Analisis Faktor-faktor Penghambat Knowledge Tranfer (Studi Pada PT Jasatama Polamedia Cabang Yogyakarta)
Dimas Priyandana Utama, Dr. Budi Santosa, M.Bus.
2013 | Tesis | S2 Magister ManajemenPengetahuan menjadi salah satu kekuatan penting dalam mendorong keberhasilan bisnis, yaitu merupakan intangible asset dalam melakukan diferensiasi untuk memperoleh keunggulan kompetitif. Sehingga ketika organisasi atau karyawan mengidentifikasi adanya pengetahuan yang penting, maka mereka bisa melakukan proses knowledge transfer agar pengetahuan tersebut dapat memberikan manfaat bagi keunggulan organisasi. Namun, proses knowledge transfer tidak selalu berjalan dengan lancar dan terdapat beberapa faktor yang menghambat prosesnya. Penelitian ini bertujuan untuk mengidentifikasi faktor-faktor penghambat knowledge transfer dalam penerapan SOP pada bagian supervisor service point di PT Jasatama Polamedia cabang Yogyakarta. Para supervisor service point cenderung kurang memahami penerapan SOP secara maksimal sehingga sering terjadi pengulangan kesalahan dan membuat kegiatan operasional menjadi tidak efektif serta timbulnya kerugian bagi perusahaan. Padahal, SOP berperan dalam mendukung pencapaian misi dan tujuan perusahaan, serta mampu menciptakan budaya profesional dalam organisasi. Penelitian ini adalah penelitian deskriptif kualitatif. Data diperoleh melalui wawancara dengan Manajer Area dan Branch Manager sebagai sumber pengetahuan serta tiga staf supervisor service point sebagai penerima pengetahuan. Hasil penelitian menunjukkan terdapat empat faktor penghambat knowledge transfer dalam penerapan SOP pada bagian supervisor service point di PT Jasatama Polamedia cabang Yogyakarta. Faktor-faktor penghambat tersebut yaitu barren organizational context (konteks organissasi yang kurang mendukung transfer pengetahuan), ardous relationship (kurangnya kedekatan hubungan), lack of motivation (kurangnya motivasi sebagai penerima pengetahuan), dan lack of retentive capacity (kurangnya penggunaan pengetahuan).

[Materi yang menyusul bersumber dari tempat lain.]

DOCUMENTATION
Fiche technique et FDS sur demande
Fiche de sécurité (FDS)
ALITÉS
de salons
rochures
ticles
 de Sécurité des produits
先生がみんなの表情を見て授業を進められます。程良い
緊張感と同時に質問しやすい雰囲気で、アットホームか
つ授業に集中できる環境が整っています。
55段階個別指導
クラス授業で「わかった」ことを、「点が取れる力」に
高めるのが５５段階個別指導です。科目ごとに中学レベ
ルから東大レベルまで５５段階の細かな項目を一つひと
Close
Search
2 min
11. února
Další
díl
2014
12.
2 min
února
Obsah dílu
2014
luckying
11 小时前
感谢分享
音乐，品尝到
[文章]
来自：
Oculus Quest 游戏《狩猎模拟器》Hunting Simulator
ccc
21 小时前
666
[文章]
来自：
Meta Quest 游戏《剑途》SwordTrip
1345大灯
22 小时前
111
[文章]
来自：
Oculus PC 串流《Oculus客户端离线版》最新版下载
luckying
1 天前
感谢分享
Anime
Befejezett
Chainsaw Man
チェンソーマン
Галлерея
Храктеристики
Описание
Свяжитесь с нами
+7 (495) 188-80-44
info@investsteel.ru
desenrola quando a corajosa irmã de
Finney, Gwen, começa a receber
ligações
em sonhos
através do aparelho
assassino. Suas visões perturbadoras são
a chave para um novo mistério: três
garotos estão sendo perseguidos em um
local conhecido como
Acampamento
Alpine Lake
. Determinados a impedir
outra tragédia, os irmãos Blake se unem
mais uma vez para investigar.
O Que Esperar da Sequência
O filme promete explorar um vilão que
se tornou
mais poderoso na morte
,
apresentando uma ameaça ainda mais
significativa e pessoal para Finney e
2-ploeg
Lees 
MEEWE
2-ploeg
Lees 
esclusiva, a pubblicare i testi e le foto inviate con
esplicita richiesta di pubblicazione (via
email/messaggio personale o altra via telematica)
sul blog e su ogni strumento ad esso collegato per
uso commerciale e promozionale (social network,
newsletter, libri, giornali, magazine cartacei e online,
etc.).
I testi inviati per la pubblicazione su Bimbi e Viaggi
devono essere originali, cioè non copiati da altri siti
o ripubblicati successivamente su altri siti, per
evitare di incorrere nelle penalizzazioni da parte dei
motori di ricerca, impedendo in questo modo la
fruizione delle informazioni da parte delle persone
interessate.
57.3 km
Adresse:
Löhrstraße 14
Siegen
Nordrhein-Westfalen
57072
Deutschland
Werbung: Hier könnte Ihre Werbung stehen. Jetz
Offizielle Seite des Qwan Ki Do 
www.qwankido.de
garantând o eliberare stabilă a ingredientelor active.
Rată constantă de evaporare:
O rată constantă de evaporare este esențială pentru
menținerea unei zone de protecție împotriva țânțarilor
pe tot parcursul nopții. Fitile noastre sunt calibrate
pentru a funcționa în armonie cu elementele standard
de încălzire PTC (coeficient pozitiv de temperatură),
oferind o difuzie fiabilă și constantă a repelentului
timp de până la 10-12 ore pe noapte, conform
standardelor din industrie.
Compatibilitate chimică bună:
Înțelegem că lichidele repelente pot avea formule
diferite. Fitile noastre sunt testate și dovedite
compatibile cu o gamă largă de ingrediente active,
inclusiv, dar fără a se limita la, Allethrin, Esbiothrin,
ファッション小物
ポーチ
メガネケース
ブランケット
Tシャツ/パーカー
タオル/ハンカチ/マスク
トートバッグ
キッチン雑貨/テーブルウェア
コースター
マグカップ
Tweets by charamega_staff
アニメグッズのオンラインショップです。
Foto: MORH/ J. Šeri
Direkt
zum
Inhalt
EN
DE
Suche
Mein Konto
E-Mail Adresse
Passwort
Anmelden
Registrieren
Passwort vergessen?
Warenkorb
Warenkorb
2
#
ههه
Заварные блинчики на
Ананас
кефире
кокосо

Knowledge has become one of the important strengths in promoting the success of the business, which is an intangible asset in making differentiation to gain competitive advantage. So when an organization or employee identifies important knowledge, then they can make the process of knowledge transfer to benefit the organization's advantage. However, the knowledge transfer process does not always run smoothly, and there are several factors that inhibit the process. This study aims to identify factors inhibiting the transfer of knowledge in the application of SOP on the supervisor service points in PT Jasatama Polamedia Yogyakarta branch. The supervisor service points are less likely to understand the application of SOP to the maximum so frequent repetition of mistakes, ineffective operations results to emergence of losses for the company. In fact, SOP role is supporting the achievement of the mission and goals of the company, and is able to create a professional culture within the organization. This research is a qualitative descriptive study. Data were obtained through interviews with the Area Manager and Branch Manager as a source of knowledge as well as three staff supervisor of service points as recipients of knowledge. The results showed there were four factors inhibiting the transfer of knowledge in the application of SOP on the supervisor service points in PT Jasatama Polamedia Yogyakarta branch. Limiting factors are the barren organizational context, lack of close relationship, lack of motivation and lack of retentive capacity.